YOUR ASSIGNMENT> Transcribe every entry that follows, word for word, and omit the images.

──────────────────────────────

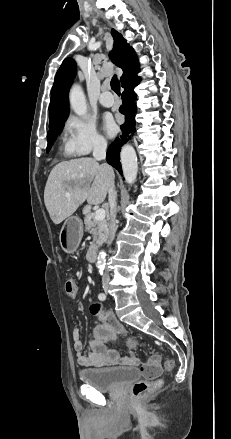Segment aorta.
I'll list each match as a JSON object with an SVG mask.
<instances>
[{"label":"aorta","instance_id":"762f6f07","mask_svg":"<svg viewBox=\"0 0 231 439\" xmlns=\"http://www.w3.org/2000/svg\"><path fill=\"white\" fill-rule=\"evenodd\" d=\"M69 100L72 110L78 116L87 114V103L85 94L80 85L75 84L70 90ZM121 164L125 180L128 184L135 182L138 172L137 156L131 145H125L120 154ZM96 267L100 274H103L106 267V252L101 250L97 257Z\"/></svg>","mask_w":231,"mask_h":439}]
</instances>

──────────────────────────────

RESPONSE TO THIS TASK>
Segment aorta.
I'll list each match as a JSON object with an SVG mask.
<instances>
[{"label":"aorta","instance_id":"762f6f07","mask_svg":"<svg viewBox=\"0 0 231 439\" xmlns=\"http://www.w3.org/2000/svg\"><path fill=\"white\" fill-rule=\"evenodd\" d=\"M69 100L72 110L78 116L87 114V103L85 94L80 85L75 84L70 90ZM121 164L125 180L128 184L135 182L138 172L137 156L131 145H125L120 154ZM96 267L100 274H103L106 267V252L101 250L97 257Z\"/></svg>","mask_w":231,"mask_h":439}]
</instances>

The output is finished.